Saturday, July 18, 2009

What can science do?

I highly recommend this post, "What Questions Can Science Answer?" on the Discover Magazine website. It's a great beginning at a more cogent popular understanding of the nature of science, and how, therefore, we might employ what it tells us in structuring our civic lives (the big kerfuffle these days). Here's a sample:
Alpha Centauri A is a G-type star a little over four light years away. Now pick some very particular moment one billion years ago, and zoom in to the precise center of the star. Protons and electrons are colliding with each other all the time. Consider the collision of two electrons nearest to that exact time and that precise point in space. Now let’s ask: was momentum conserved in that collision? ...

...The scientific answer to this question is: of course, the momentum was conserved. Conservation of momentum is a principle of science that has been tested to very high accuracy by all sorts of experiments, we have every reason to believe it held true in that particular collision, and absolutely no reason to doubt it; therefore, it’s perfectly reasonable to say that momentum was conserved.

A stickler might argue, well, you shouldn’t be so sure. You didn’t observe that particular event, after all, and more importantly there’s no conceivable way that you could collect data at the present time that would answer the question one way or the other. Science is an empirical endeavor, and should remain silent about things for which no empirical adjudication is possible.

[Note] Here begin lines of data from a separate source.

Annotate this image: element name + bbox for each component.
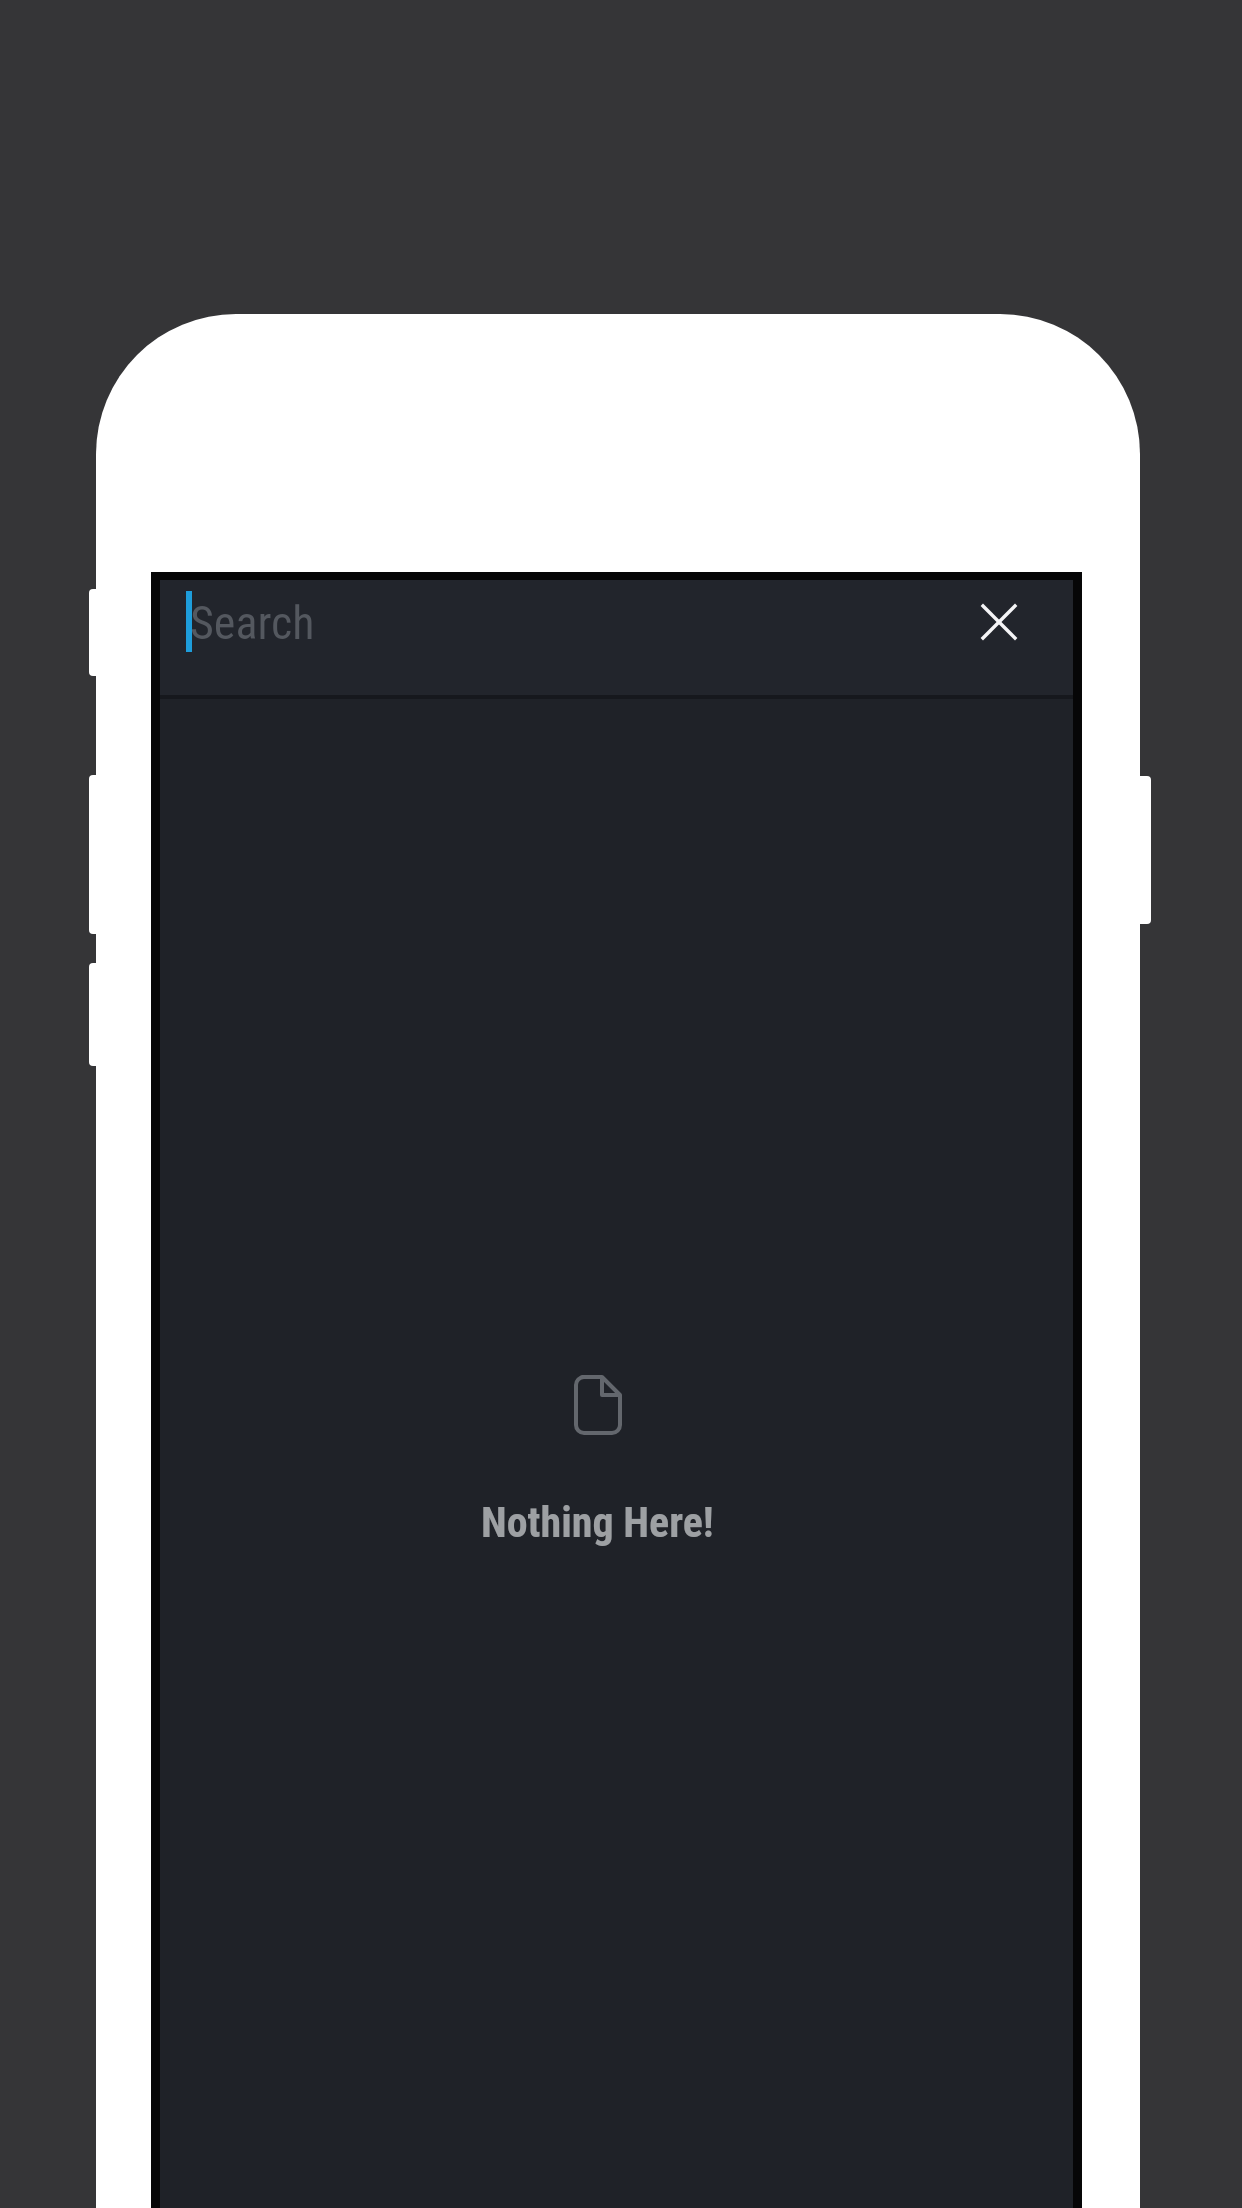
button[interactable] (160, 580, 1073, 695)
staticText: Search (190, 596, 315, 650)
button[interactable] (959, 582, 1039, 662)
staticText: Nothing Here! (481, 1498, 714, 1547)
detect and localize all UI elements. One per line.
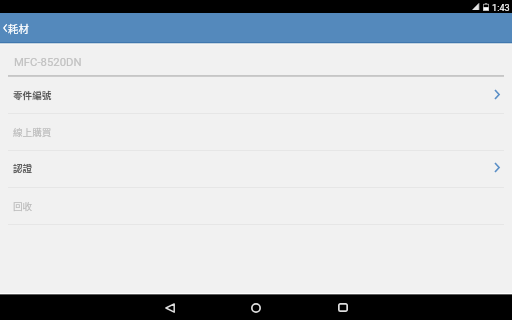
button[interactable]: Back: [148, 295, 192, 320]
button[interactable]: 回收: [0, 188, 512, 225]
staticText: 1:43: [492, 2, 510, 13]
button[interactable]: Recents: [321, 295, 365, 320]
staticText: MFC-8520DN: [14, 56, 82, 69]
button[interactable]: 線上購買: [0, 114, 512, 151]
button[interactable]: Back: [0, 13, 34, 43]
button[interactable]: MFC-8520DN: [0, 43, 512, 77]
button[interactable]: Home: [234, 295, 278, 320]
button[interactable]: 零件編號: [0, 77, 512, 115]
button[interactable]: 認證: [0, 151, 512, 188]
staticText: 耗材: [8, 21, 29, 36]
staticText: 認證: [13, 161, 33, 175]
staticText: 回收: [13, 199, 33, 213]
staticText: 零件編號: [13, 88, 52, 102]
staticText: 線上購買: [13, 125, 52, 139]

But that’s completely crazy. That’s not how science works. Of course we can say that momentum was conserved. Indeed, if anyone were to take the logic of the previous paragraph seriously, science would be a completely worthless endeavor, because we could never make any statements about the future. Predictions would be impossible, because they haven’t happened yet, so we don’t have any data about them, so science would have to be silent.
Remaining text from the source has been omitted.